# 27yo Quarter Horse Gelding



## mandapanda4990 (Sep 21, 2015)

This is Chewy, my 27yo AQHA gelding. He's my soul horse, but I know he's not perfect.  Let us have it! In the leg pictures the ground is not even, causing his left legs to sit slightly higher than his right legs (oops).


----------



## mandapanda4990 (Sep 21, 2015)

It won't let me add the last 2 pics. So here they are.


----------



## Roman (Jun 13, 2014)

I like the look of him ^-^ Only thing I can say is he may be a little bit cow hocked in the back.


----------



## TessaMay (Jul 26, 2013)

I'm not going to go into detail of conformation because there are others who will give you a better critique on that. I will say if he were mine I'd want to put a little more weight on him, he's a bit thin (though no terrible). After he gains a little weight I'd look at getting some more muscle on him as well. 

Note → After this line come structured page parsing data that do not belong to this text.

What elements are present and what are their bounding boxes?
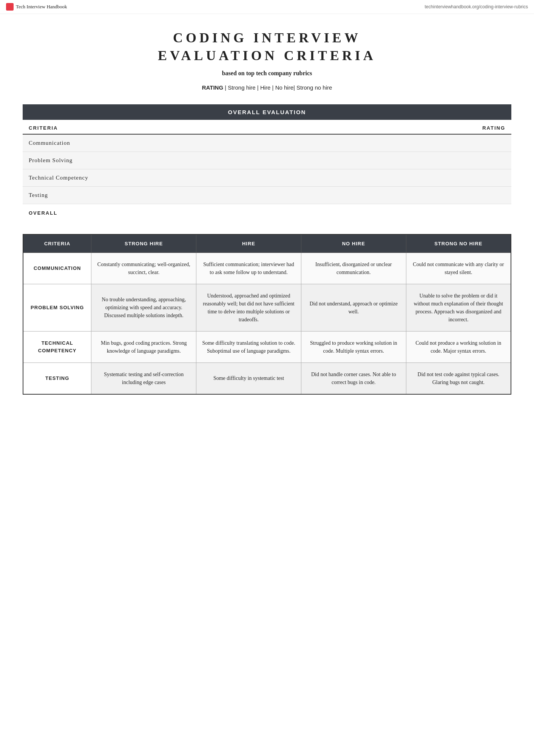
rubric-comm-hire: Sufficient communication; interviewer ha… (196, 253, 301, 284)
rubric-header-row: CRITERIA STRONG HIRE HIRE NO HIRE STRONG… (23, 234, 511, 253)
rating-line: RATING | Strong hire | Hire | No hire| S… (23, 84, 511, 91)
rubric-row-communication: COMMUNICATION Constantly communicating; … (23, 253, 511, 284)
overall-eval-header: OVERALL EVALUATION (23, 104, 511, 120)
rubric-comm-strong-no-hire: Could not communicate with any clarity o… (406, 253, 511, 284)
rubric-row-testing: TESTING Systematic testing and self-corr… (23, 363, 511, 394)
eval-criteria-communication: Communication (23, 134, 267, 152)
brand-icon (6, 3, 14, 11)
rubric-th-no-hire: NO HIRE (301, 234, 406, 253)
rubric-test-hire: Some difficulty in systematic test (196, 363, 301, 394)
rubric-tc-strong-hire: Min bugs, good coding practices. Strong … (91, 331, 196, 363)
rubric-criteria-technical: TECHNICAL COMPETENCY (23, 331, 91, 363)
subtitle: based on top tech company rubrics (23, 70, 511, 77)
rubric-ps-strong-hire: No trouble understanding, approaching, o… (91, 284, 196, 331)
rubric-criteria-problem-solving: PROBLEM SOLVING (23, 284, 91, 331)
eval-criteria-problem-solving: Problem Solving (23, 152, 267, 169)
eval-overall-label: OVERALL (23, 204, 267, 219)
rubric-criteria-communication: COMMUNICATION (23, 253, 91, 284)
rubric-th-strong-hire: STRONG HIRE (91, 234, 196, 253)
eval-col-rating: RATING (267, 120, 511, 134)
eval-criteria-testing: Testing (23, 186, 267, 204)
rubric-table: CRITERIA STRONG HIRE HIRE NO HIRE STRONG… (23, 234, 511, 395)
rubric-tc-no-hire: Struggled to produce working solution in… (301, 331, 406, 363)
eval-col-headers: CRITERIA RATING (23, 120, 511, 134)
eval-overall-row: OVERALL (23, 204, 511, 219)
eval-row-testing: Testing (23, 186, 511, 204)
top-bar: Tech Interview Handbook techinterviewhan… (0, 0, 534, 14)
rubric-comm-no-hire: Insufficient, disorganized or unclear co… (301, 253, 406, 284)
eval-col-criteria: CRITERIA (23, 120, 267, 134)
overall-eval-table: CRITERIA RATING Communication Problem So… (23, 120, 511, 219)
rubric-row-technical: TECHNICAL COMPETENCY Min bugs, good codi… (23, 331, 511, 363)
brand: Tech Interview Handbook (6, 3, 67, 11)
page-content: CODING INTERVIEW EVALUATION CRITERIA bas… (0, 14, 534, 417)
rubric-test-strong-hire: Systematic testing and self-correction i… (91, 363, 196, 394)
brand-name: Tech Interview Handbook (16, 4, 67, 10)
rubric-th-hire: HIRE (196, 234, 301, 253)
rating-options: | Strong hire | Hire | No hire| Strong n… (225, 84, 332, 91)
page-url: techinterviewhandbook.org/coding-intervi… (425, 4, 528, 9)
rubric-test-strong-no-hire: Did not test code against typical cases.… (406, 363, 511, 394)
rubric-ps-hire: Understood, approached and optimized rea… (196, 284, 301, 331)
rubric-th-criteria: CRITERIA (23, 234, 91, 253)
rating-label: RATING (202, 84, 223, 91)
rubric-criteria-testing: TESTING (23, 363, 91, 394)
rubric-tc-strong-no-hire: Could not produce a working solution in … (406, 331, 511, 363)
eval-row-technical: Technical Competency (23, 169, 511, 186)
eval-row-communication: Communication (23, 134, 511, 152)
rubric-comm-strong-hire: Constantly communicating; well-organized… (91, 253, 196, 284)
rubric-th-strong-no-hire: STRONG NO HIRE (406, 234, 511, 253)
page-title: CODING INTERVIEW EVALUATION CRITERIA (23, 29, 511, 65)
rubric-tc-hire: Some difficulty translating solution to … (196, 331, 301, 363)
rubric-test-no-hire: Did not handle corner cases. Not able to… (301, 363, 406, 394)
rubric-ps-no-hire: Did not understand, approach or optimize… (301, 284, 406, 331)
rubric-row-problem-solving: PROBLEM SOLVING No trouble understanding… (23, 284, 511, 331)
rubric-ps-strong-no-hire: Unable to solve the problem or did it wi… (406, 284, 511, 331)
eval-row-problem-solving: Problem Solving (23, 152, 511, 169)
eval-criteria-technical: Technical Competency (23, 169, 267, 186)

Overall, he looks very good for 27 and seems like a sweet guy


----------



## mandapanda4990 (Sep 21, 2015)

Chewy was keeping weight beautifully until fall finally hit us a couple weeks ago. I have upped his grain and added alfalfa pellets (typical routine for us in the fall/winter). I take meticulous care of my boy (vet, farrier, dentist, chiropractor, etc). He's ridden pretty much daily. Always ridden in such a way to maintain and improve muscles and flexibility.


----------



## franknbeans (Jun 7, 2007)

He looks great for 27! I agree a little thin, and you will have to watch his weight through the winter if he is already losing. I have no idea where you are, but you will want to keep him as warm as possible to conserve calories. TONS of hay……

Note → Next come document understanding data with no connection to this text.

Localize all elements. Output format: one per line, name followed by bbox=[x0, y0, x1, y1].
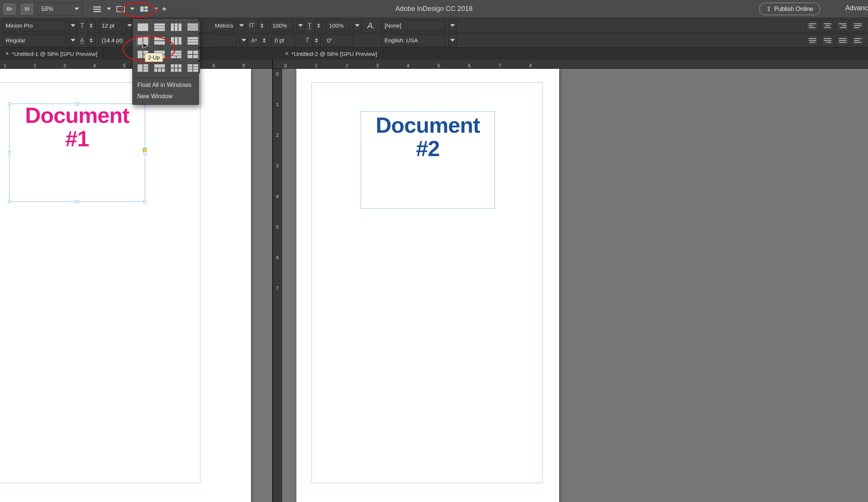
chevron-down-icon[interactable] bbox=[153, 8, 158, 10]
baseline-field[interactable]: 0 pt bbox=[271, 35, 296, 46]
arrange-4b-button[interactable] bbox=[186, 49, 200, 60]
chevron-down-icon[interactable] bbox=[240, 35, 248, 46]
stock-button[interactable]: St bbox=[20, 3, 34, 15]
float-all-menuitem[interactable]: Float All in Windows bbox=[133, 79, 198, 91]
arrange-6a-button[interactable] bbox=[169, 62, 183, 74]
document-text: Document#1 bbox=[9, 104, 145, 151]
tab-untitled-2[interactable]: × *Untitled-2 @ 58% [GPU Preview] bbox=[280, 48, 383, 60]
publish-online-button[interactable]: ⇪ Publish Online bbox=[759, 3, 820, 15]
svg-rect-9 bbox=[154, 26, 165, 28]
live-corner-handle[interactable] bbox=[143, 148, 147, 152]
hscale-field[interactable]: 100% bbox=[269, 20, 293, 31]
zoom-value: 58% bbox=[41, 6, 53, 12]
arrange-5b-button[interactable] bbox=[152, 62, 167, 74]
arrange-tile-grid-button[interactable] bbox=[186, 22, 200, 33]
svg-rect-12 bbox=[175, 23, 178, 31]
zoom-dropdown[interactable]: 58% bbox=[37, 3, 83, 15]
svg-rect-54 bbox=[175, 68, 178, 72]
chevron-down-icon bbox=[74, 8, 79, 10]
chevron-down-icon[interactable] bbox=[296, 20, 305, 31]
font-family-field[interactable]: Minion Pro bbox=[2, 20, 66, 31]
chevron-down-icon[interactable] bbox=[69, 35, 77, 46]
leading-field[interactable]: (14.4 pt) bbox=[98, 35, 126, 46]
hscale-stepper[interactable] bbox=[258, 20, 266, 31]
close-tab-icon[interactable]: × bbox=[285, 50, 288, 57]
gpu-preview-icon[interactable]: ✦ bbox=[161, 5, 167, 14]
justify-left-button[interactable] bbox=[851, 20, 864, 31]
font-size-field[interactable]: 12 pt bbox=[98, 20, 122, 31]
arrange-3up-h-button[interactable] bbox=[186, 35, 200, 46]
char-style-field[interactable]: [None] bbox=[381, 20, 445, 31]
svg-rect-59 bbox=[193, 67, 198, 69]
font-size-stepper[interactable] bbox=[87, 20, 95, 31]
svg-rect-41 bbox=[193, 55, 198, 58]
justify-all-button[interactable] bbox=[836, 35, 849, 46]
skew-field[interactable]: 0° bbox=[324, 35, 353, 46]
font-style-field[interactable]: Regular bbox=[2, 35, 66, 46]
chevron-down-icon[interactable] bbox=[448, 20, 457, 31]
svg-rect-11 bbox=[171, 23, 174, 31]
vscale-stepper[interactable] bbox=[315, 20, 323, 31]
leading-icon: A̲ bbox=[80, 37, 84, 44]
chevron-down-icon[interactable] bbox=[130, 8, 135, 10]
ruler-vertical[interactable]: 01234567 bbox=[273, 69, 282, 502]
chevron-down-icon[interactable] bbox=[237, 20, 246, 31]
svg-rect-53 bbox=[171, 68, 174, 72]
svg-rect-51 bbox=[175, 64, 178, 68]
chevron-down-icon[interactable] bbox=[69, 20, 77, 31]
arrange-3up-v-button[interactable] bbox=[169, 35, 183, 46]
arrange-4a-button[interactable] bbox=[169, 49, 183, 60]
kerning-field[interactable]: Metrics bbox=[212, 20, 234, 31]
language-field[interactable]: English: USA bbox=[381, 35, 445, 46]
text-frame-selected[interactable]: Document#1 bbox=[9, 104, 145, 202]
baseline-stepper[interactable] bbox=[260, 35, 268, 46]
new-window-menuitem[interactable]: New Window bbox=[133, 91, 198, 102]
text-frame[interactable]: Document#2 bbox=[361, 111, 495, 209]
chevron-down-icon[interactable] bbox=[107, 8, 111, 10]
close-tab-icon[interactable]: × bbox=[5, 50, 9, 57]
arrange-tile-all-v-button[interactable] bbox=[169, 22, 183, 33]
justify-right-button[interactable] bbox=[821, 35, 834, 46]
workspace-switcher[interactable]: Advance bbox=[845, 4, 868, 12]
tracking-field[interactable] bbox=[214, 35, 237, 46]
view-options-button[interactable] bbox=[90, 3, 104, 15]
document-pane-2[interactable]: 012345678 01234567 Document#2 bbox=[273, 60, 868, 502]
leading-stepper[interactable] bbox=[87, 35, 95, 46]
vertical-scale-icon: T̲ bbox=[308, 22, 312, 29]
svg-rect-25 bbox=[188, 37, 198, 39]
vscale-field[interactable]: 100% bbox=[326, 20, 350, 31]
arrange-5a-button[interactable] bbox=[136, 62, 150, 74]
align-center-button[interactable] bbox=[821, 20, 834, 31]
page[interactable]: Document#2 bbox=[296, 69, 559, 502]
document-pane-1[interactable]: 123456789 Document#1 bbox=[0, 60, 273, 502]
skew-icon: T bbox=[305, 37, 309, 44]
arrange-consolidate-button[interactable] bbox=[136, 22, 150, 33]
arrange-6b-button[interactable] bbox=[186, 62, 200, 74]
chevron-down-icon[interactable] bbox=[448, 35, 457, 46]
arrange-documents-panel: Float All in Windows New Window bbox=[132, 18, 199, 105]
svg-rect-47 bbox=[154, 68, 157, 72]
page[interactable]: Document#1 bbox=[0, 69, 251, 502]
align-towards-spine-button[interactable] bbox=[851, 35, 864, 46]
justify-center-button[interactable] bbox=[806, 35, 819, 46]
svg-rect-42 bbox=[138, 64, 143, 72]
bridge-button[interactable]: Br bbox=[2, 3, 17, 15]
skew-stepper[interactable] bbox=[312, 35, 321, 46]
screen-mode-button[interactable] bbox=[113, 3, 128, 15]
svg-rect-1 bbox=[93, 9, 101, 10]
svg-rect-22 bbox=[171, 37, 174, 45]
svg-rect-3 bbox=[117, 6, 124, 12]
canvas-area[interactable]: Document#1 bbox=[9, 69, 272, 502]
tab-untitled-1[interactable]: × *Untitled-1 @ 58% [GPU Preview] bbox=[0, 48, 103, 60]
svg-rect-21 bbox=[154, 41, 165, 45]
canvas-area[interactable]: Document#2 bbox=[282, 69, 868, 502]
ruler-horizontal[interactable]: 012345678 bbox=[273, 60, 868, 69]
arrange-2up-h-button[interactable] bbox=[152, 35, 167, 46]
align-left-button[interactable] bbox=[806, 20, 819, 31]
arrange-documents-button[interactable] bbox=[137, 3, 151, 15]
align-right-button[interactable] bbox=[836, 20, 849, 31]
svg-rect-38 bbox=[188, 51, 192, 54]
svg-rect-43 bbox=[143, 64, 148, 67]
chevron-down-icon[interactable] bbox=[353, 20, 361, 31]
arrange-tile-all-h-button[interactable] bbox=[152, 22, 167, 33]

I hope none critiques me when I am 90…….just like I certain would not critique an aged horse who is still in work!


----------



## mandapanda4990 (Sep 21, 2015)

Can I please get a conformation critique? Thank you everyone for the additional advice and concern, but can we stay on topic? Chewy receives the best care money can buy, I assure you everything that can be done is done for this boy.


----------



## JCnGrace (Apr 28, 2013)

Any horse that is 27 years old and still ridden daily gets a perfect conformation star in my book. It's hard to critique an equine senior citizen because it's hard to tell if the faults are conformation issues or age related issues like arthritis. You have a beautiful horse, enjoy him!


----------



## Elana (Jan 28, 2011)

Nice old boy. Put together quite well. Balanced.

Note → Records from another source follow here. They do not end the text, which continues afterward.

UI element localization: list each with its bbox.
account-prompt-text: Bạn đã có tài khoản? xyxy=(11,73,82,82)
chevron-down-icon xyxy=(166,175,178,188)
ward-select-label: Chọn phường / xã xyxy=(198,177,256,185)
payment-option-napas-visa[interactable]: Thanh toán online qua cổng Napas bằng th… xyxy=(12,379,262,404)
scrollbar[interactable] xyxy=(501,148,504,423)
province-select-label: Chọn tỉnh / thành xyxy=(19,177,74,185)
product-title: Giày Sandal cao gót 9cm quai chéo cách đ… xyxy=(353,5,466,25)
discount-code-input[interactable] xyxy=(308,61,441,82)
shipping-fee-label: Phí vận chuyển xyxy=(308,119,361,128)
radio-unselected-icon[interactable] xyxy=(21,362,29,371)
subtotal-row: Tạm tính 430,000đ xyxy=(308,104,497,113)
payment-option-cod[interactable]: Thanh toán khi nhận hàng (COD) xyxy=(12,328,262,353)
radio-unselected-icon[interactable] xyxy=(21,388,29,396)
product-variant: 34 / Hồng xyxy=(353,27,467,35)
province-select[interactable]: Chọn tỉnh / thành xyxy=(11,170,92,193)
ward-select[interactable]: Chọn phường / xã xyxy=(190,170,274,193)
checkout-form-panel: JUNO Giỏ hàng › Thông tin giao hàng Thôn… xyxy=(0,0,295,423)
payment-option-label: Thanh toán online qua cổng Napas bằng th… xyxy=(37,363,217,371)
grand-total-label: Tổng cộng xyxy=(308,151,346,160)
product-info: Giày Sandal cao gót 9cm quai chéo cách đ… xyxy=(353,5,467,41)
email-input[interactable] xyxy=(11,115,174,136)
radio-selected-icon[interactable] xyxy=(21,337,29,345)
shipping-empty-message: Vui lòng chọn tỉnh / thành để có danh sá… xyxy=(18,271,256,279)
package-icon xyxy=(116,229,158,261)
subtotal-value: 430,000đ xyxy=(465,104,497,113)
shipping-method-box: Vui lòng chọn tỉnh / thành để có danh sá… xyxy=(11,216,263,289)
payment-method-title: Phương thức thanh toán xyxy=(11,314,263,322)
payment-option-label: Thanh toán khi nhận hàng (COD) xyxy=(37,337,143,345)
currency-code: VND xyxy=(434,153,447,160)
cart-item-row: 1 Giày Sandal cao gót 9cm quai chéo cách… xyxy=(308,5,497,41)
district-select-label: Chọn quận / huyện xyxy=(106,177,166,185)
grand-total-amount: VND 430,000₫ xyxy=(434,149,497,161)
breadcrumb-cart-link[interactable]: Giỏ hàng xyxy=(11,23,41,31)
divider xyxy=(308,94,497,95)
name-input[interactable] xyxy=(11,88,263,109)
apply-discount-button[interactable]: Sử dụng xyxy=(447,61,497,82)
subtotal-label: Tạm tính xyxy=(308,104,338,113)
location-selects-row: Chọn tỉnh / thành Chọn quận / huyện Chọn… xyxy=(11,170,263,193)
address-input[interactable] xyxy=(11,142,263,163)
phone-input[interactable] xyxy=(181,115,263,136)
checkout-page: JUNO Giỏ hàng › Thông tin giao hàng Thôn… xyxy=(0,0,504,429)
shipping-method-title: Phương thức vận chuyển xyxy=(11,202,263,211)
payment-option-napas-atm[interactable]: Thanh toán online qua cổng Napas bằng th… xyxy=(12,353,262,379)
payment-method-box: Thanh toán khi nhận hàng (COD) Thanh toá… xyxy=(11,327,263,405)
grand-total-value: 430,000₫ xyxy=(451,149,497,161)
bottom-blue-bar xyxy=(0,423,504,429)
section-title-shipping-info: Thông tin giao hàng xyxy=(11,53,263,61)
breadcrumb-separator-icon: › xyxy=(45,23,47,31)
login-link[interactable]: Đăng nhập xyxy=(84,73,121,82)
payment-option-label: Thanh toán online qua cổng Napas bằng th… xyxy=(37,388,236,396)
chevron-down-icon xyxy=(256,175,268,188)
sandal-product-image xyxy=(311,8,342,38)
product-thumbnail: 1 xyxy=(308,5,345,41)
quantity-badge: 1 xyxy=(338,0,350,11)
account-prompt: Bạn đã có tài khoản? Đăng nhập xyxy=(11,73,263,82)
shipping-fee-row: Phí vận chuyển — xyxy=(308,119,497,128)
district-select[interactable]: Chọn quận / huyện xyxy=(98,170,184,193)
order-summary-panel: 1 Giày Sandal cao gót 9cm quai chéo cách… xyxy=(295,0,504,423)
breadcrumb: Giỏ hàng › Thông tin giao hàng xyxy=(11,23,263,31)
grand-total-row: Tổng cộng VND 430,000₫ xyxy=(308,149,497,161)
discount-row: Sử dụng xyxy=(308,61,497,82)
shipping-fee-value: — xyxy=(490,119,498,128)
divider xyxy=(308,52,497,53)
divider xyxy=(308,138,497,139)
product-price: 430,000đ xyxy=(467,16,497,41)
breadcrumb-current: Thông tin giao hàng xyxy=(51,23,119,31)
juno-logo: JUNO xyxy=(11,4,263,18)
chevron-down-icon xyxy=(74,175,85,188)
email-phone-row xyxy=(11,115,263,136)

At 27 if this horse is still sound then that is all the critique he needs!


----------



## PaintHorseMares (Apr 19, 2008)

JCnGrace said:


> Any horse that is 27 years old and still ridden daily gets a perfect conformation star in my book. It's hard to critique an equine senior citizen because it's hard to tell if the faults are conformation issues or age related issues like arthritis. You have a beautiful horse, enjoy him!


I agree!
_Posted via Mobile Device_


----------



## Yogiwick (Sep 30, 2013)

mandapanda4990 said:


> Chewy was keeping weight beautifully until fall finally hit us a couple weeks ago. I have upped his grain and added alfalfa pellets (typical routine for us in the fall/winter). I take meticulous care of my boy (vet, farrier, dentist, chiropractor, etc). He's ridden pretty much daily. Always ridden in such a way to maintain and improve muscles and flexibility.


He looks very well cared for !!

Tip he may be needing a blanket as he ages (unless you already do that).

I think the angles are slightly off in his back legs but he is really well built and as said, age can change things slightly 

Completely agree that looking that good at that age being regularly ridden and sound means more than conformation!

Be proud of him, he is lucky to have such a good owner too!


----------



## texas cowgurl (Oct 13, 2014)

A bit cock hock in the back, weight is thin but his topline is good for his age.


----------



## Goldilocks (Jan 30, 2015)

He is 27. Hes been fine for all these years, why bother knowing! 

(i can pick up a few faults but i don't care, he looks great for his age)


----------



## Yogiwick (Sep 30, 2013)

texas cowgurl said:


> A bit cock hock in the back, weight is thin but his topline is good for his age.


I think his weight is just fine personally..


----------